Computational social scientist beware: Simpson’s paradox in behavioral data
Observational data about human behavior are often heterogeneous, i.e., generated by subgroups within the population under study that vary in size and behavior. Heterogeneity predisposes analysis to Simpson’s paradox, whereby the trends observed in data that have been aggregated over the entire population may be substantially different from those of the underlying subgroups. I illustrate Simpson’s paradox with several examples coming from studies of online behavior and show that aggregate response leads to wrong conclusions about the underlying individual behavior. I then present a simple method to test whether Simpson’s paradox is affecting results of analysis. The presence of Simpson’s paradox in social data suggests that important behavioral differences exist within the population, and failure to take these differences into account can distort the studies’ findings.

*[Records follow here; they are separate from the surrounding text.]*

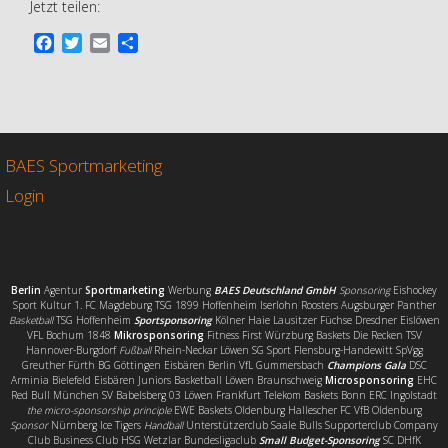
Jetzt teilen:
F
T
E
T
a
w
m
e
c
i
a
i
e
t
i
l
b
t
l
e
o
e
n
o
r
BAES Sportmarketing
k
Login
Berlin
Agentur
Sportmarketing
Werbung
BAES Deutschland GmbH
Sponsoring
Eishockey
Sport Kultur 1. FC Magdeburg TSG 1899 Hoffenheim Iserlohn Roosters Augsburger Panther
Basketball
TSG Hoffenheim
Sportsponsoring
Kölner Haie Lausitzer Füchse Dresdner Eislöwen
VFL Bochum 1848
Mikrosponsoring
Fitness First Würzburg Baskets Die Recken TSV
Hannover-Burgdorf
Fußball
Rhein-Neckar Löwen SG Sport Flensburg-Handewitt SpVgg
Greuther Fürth BG Göttingen Eisbären Berlin VfL Gummersbach
Champions Gala
DSC
Arminia Bielefeld Eisbären Juniors Basketball Löwen Braunschweig
Microsponsoring
EHC
Red Bull München SV Babelsberg 03 Löwen Frankfurt Telekom Baskets Bonn ERC Ingolstadt
the micro-sponsorship principle
EWE Baskets Oldenburg Hallescher FC VfB Oldenburg
Sponsor
Nürnberg Ice Tigers
Handball
Unterstützerclub Saale Bulls Supporterclub Company
Club Business Club HSG Wetzlar Bundesligaclub
Small Budget-Sponsoring
SC DHfK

KeywordsStatistics Simpson’s paradox Survivorship bias Ecological fallacy Heterogeneity
The landscape of social science changed dramatically in the 21st century, when large volumes of social and behavioral data created the field of computational social science . While the bulk of the data are now digital traces of online behaviors, the accelerating instrumentation of our physical spaces is opening offline behaviors to analysis. The new data have vastly expanded the opportunities for discovery in the social sciences . Algorithms have mined behavioral data to validate theories of individual decision making and social interaction [5, 12] and produce new insights into first principles of human behavior. These insights help to better explain and predict human behavior, and eventually even help policy makers devise more effective interventions to improve wellbeing by steering behaviors towards desirable outcomes, for example, by fostering behaviors that promote healthy habits, reduce substance abuse and social isolation, improve learning, etc.

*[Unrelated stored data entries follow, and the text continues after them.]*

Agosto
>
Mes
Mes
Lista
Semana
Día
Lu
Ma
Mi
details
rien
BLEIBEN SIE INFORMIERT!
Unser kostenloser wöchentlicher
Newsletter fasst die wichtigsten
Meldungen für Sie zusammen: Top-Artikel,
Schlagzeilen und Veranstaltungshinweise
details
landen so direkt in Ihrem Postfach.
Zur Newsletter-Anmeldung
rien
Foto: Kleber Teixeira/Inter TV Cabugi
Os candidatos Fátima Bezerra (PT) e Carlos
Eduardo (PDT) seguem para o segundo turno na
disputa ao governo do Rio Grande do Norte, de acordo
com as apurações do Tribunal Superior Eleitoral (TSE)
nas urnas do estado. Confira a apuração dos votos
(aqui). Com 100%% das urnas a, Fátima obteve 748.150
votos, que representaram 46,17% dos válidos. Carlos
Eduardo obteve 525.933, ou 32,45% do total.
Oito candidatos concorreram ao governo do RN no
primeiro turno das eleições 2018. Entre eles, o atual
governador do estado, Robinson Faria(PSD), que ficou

Computational social scientists, however, are facing challenges, some of which were rarely encountered by past researchers. Although behavioral data are usually massive, it is also often extremely sparse and noisy at the individual level. To uncover hidden patterns, scientists might choose to aggregate data over the entire population. For example, diurnal cycles of mood (cf Fig. 1 in ) and online activity (cf Fig. 2 in ) only become apparent once the activity of tens of thousands or even millions of people is aggregated. In the past, when behavioral data came from populations that were carefully crafted to address specific research questions , aggregation helped improve signal-to-noise ratio and uncover weak effects. Today, however, the same strategy can lead researchers to wrong conclusions. The reason for this is that current behavioral data are highly heterogeneous: it is collected from subgroups that vary widely in size and behavior. Heterogeneity is evident in practically all social data sets and can be easily recognized by its hallmark, the long-tailed distribution. The prevalence of some trait in these systems, whether the number of followers in an online social network, or the number of words used in an email, can vary by many orders of magnitude, making it difficult to compare users with small values of the trait to those with large values. As shown in this paper, heterogeneity can dramatically distort conclusions of analysis.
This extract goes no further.